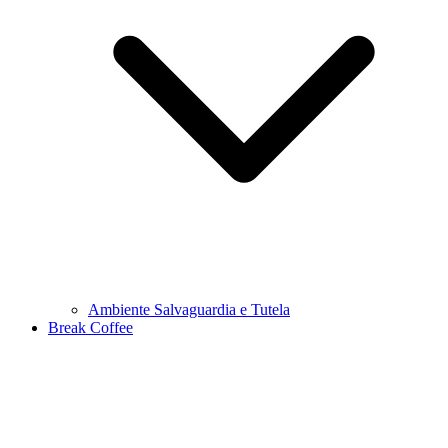
Ambiente Salvaguardia e Tutela
Break Coffee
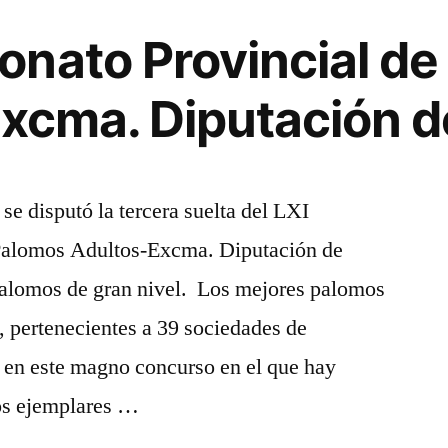
nato Provincial de
Excma. Diputación d
se disputó la tercera suelta del LXI
Palomos Adultos-Excma. Diputación de
 palomos de gran nivel. Los mejores palomos
 pertenecientes a 39 sociedades de
s en este magno concurso en el que hay
Los ejemplares …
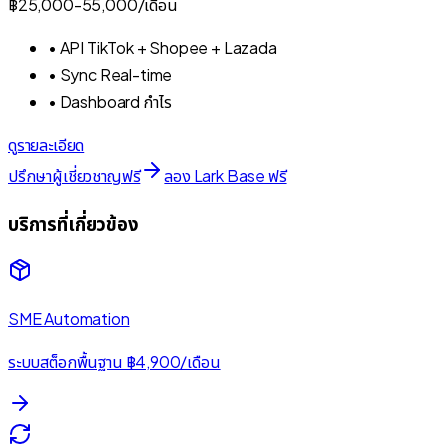
฿25,000
-55,000/
เดือน
•
API TikTok + Shopee + Lazada
•
Sync Real-time
•
Dashboard กำไร
ดูรายละเอียด
ปรึกษาผู้เชี่ยวชาญฟรี
ลอง Lark Base ฟรี
บริการที่เกี่ยวข้อง
SME Automation
ระบบสต็อกพื้นฐาน ฿4,900/เดือน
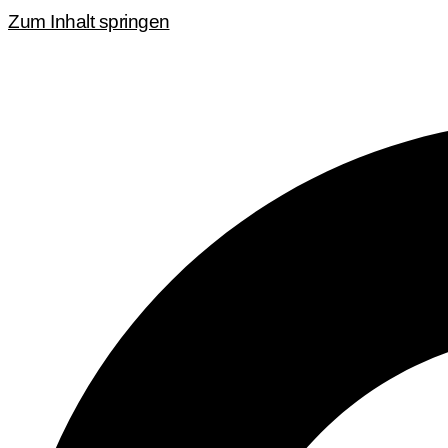
Zum Inhalt springen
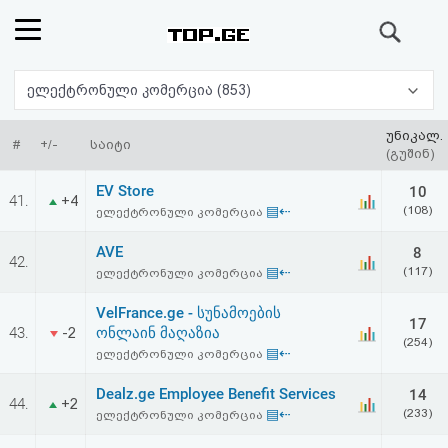
ძიება
რეიტინგი
ელექტრონული კომერცია (853)
(მთავარი)
უნიკალ.
#
+/-
საიტი
(გუშინ)
ფოსტა
EV Store
10
41.
+4
▤⇠
(108)
ელექტრონული კომერცია
კითხვა-
AVE
8
42.
პასუხი
▤⇠
(117)
ელექტრონული კომერცია
VelFrance.ge - სუნამოების
ავტორიზაცია
17
43.
ონლაინ მაღაზია
-2
(254)
▤⇠
ელექტრონული კომერცია
რეგისტრაცია
Dealz.ge Employee Benefit Services
14
44.
+2
▤⇠
(233)
ელექტრონული კომერცია
პაროლის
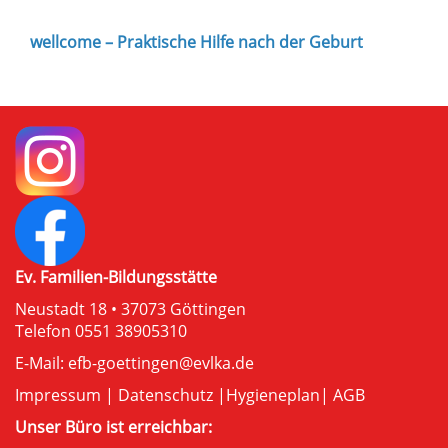
wellcome – Praktische Hilfe nach der Geburt
Ev. Familien-Bildungsstätte
Neustadt 18 • 37073 Göttingen
Telefon 0551 38905310
E-Mail:
efb-goettingen@evlka.de
Impressum
|
Datenschutz
|
Hygieneplan
|
AGB
Unser Büro ist erreichbar:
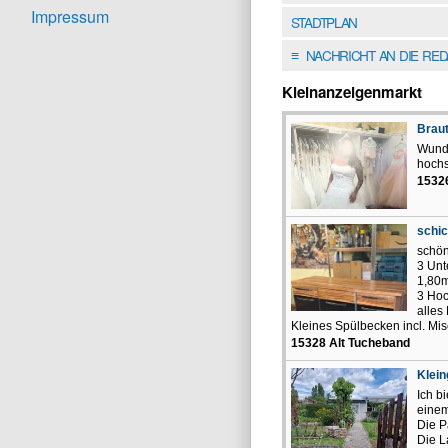
Impressum
STADTPLAN
NACHRICHT AN DIE RE
≡
Kleinanzeigenmarkt
Braut
Wunde
hochs
1532
schi
schö
3 Unt
1,80m
3 Hoc
alles
Kleines Spülbecken incl. Misc
15328 Alt Tucheband
Klei
Ich b
einem
Die P
Die L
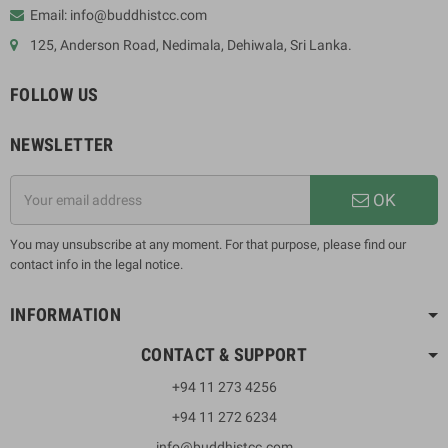
Email: info@buddhistcc.com
125, Anderson Road, Nedimala, Dehiwala, Sri Lanka.
FOLLOW US
NEWSLETTER
OK
You may unsubscribe at any moment. For that purpose, please find our
contact info in the legal notice.
INFORMATION
CONTACT & SUPPORT
+94 11 273 4256
+94 11 272 6234
info@buddhistcc.com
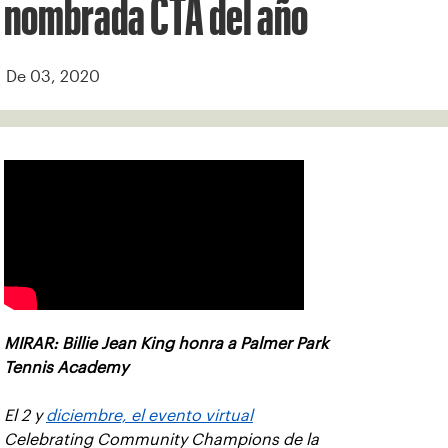
nombrada CTA del año
De 03, 2020
MIRAR: Billie Jean King honra a Palmer Park
Tennis Academy
El 2 y
diciembre, el evento virtual
Celebrating Community Champions de la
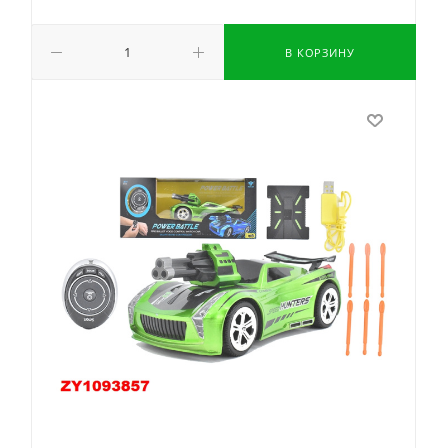
В КОРЗИНУ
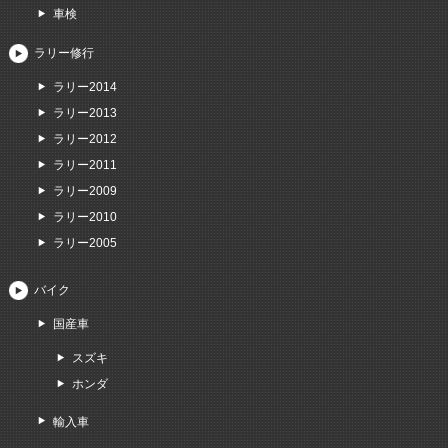
車検
ラリー修行
ラリー2014
ラリー2013
ラリー2012
ラリー2011
ラリー2009
ラリー2010
ラリー2005
バイク
国産車
スズキ
ホンダ
輸入車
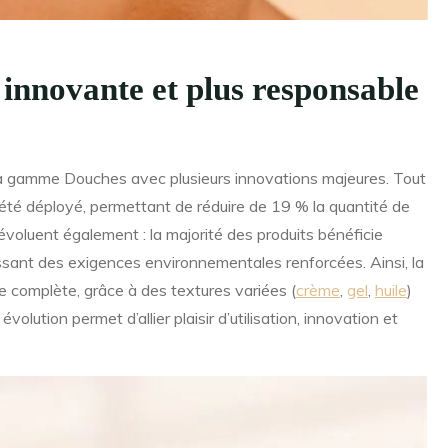
nnovante et plus responsable
sa gamme Douches avec plusieurs innovations majeures. Tout
 été déployé, permettant de réduire de 19 % la quantité de
es évoluent également : la majorité des produits bénéficie
ssant des exigences environnementales renforcées. Ainsi, la
 complète, grâce à des textures variées (
crème
,
gel
,
huile
)
volution permet d’allier plaisir d’utilisation, innovation et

-*-

Every line from the start of the material through the line holding "efb-goettingen@evlka.de" must be returned exactly, and the pictures must not.

Ambiente Salvaguardia e Tutela
Break Coffee
nato Provincial de
Excma. Diputación d
se disputó la tercera suelta del LXI
Palomos Adultos-Excma. Diputación de
 palomos de gran nivel. Los mejores palomos
 pertenecientes a 39 sociedades de
s en este magno concurso en el que hay
Los ejemplares …
฿25,000
-55,000/
เดือน
•
API TikTok + Shopee + Lazada
•
Sync Real-time
•
Dashboard กำไร
ดูรายละเอียด
ปรึกษาผู้เชี่ยวชาญฟรี
ลอง Lark Base ฟรี
บริการที่เกี่ยวข้อง
SME Automation
ระบบสต็อกพื้นฐาน ฿4,900/เดือน
Zum Inhalt springen
ძიება
რეიტინგი
ელექტრონული კომერცია (853)
(მთავარი)
უნიკალ.
#
+/-
საიტი
(გუშინ)
ფოსტა
EV Store
10
41.
+4
▤⇠
(108)
ელექტრონული კომერცია
კითხვა-
AVE
8
42.
პასუხი
▤⇠
(117)
ელექტრონული კომერცია
VelFrance.ge - სუნამოების
ავტორიზაცია
17
43.
ონლაინ მაღაზია
-2
(254)
▤⇠
ელექტრონული კომერცია
რეგისტრაცია
Dealz.ge Employee Benefit Services
14
44.
+2
▤⇠
(233)
ელექტრონული კომერცია
პაროლის
wellcome – Praktische Hilfe nach der Geburt
Ev. Familien-Bildungsstätte
Neustadt 18 • 37073 Göttingen
Telefon 0551 38905310
E-Mail:
efb-goettingen@evlka.de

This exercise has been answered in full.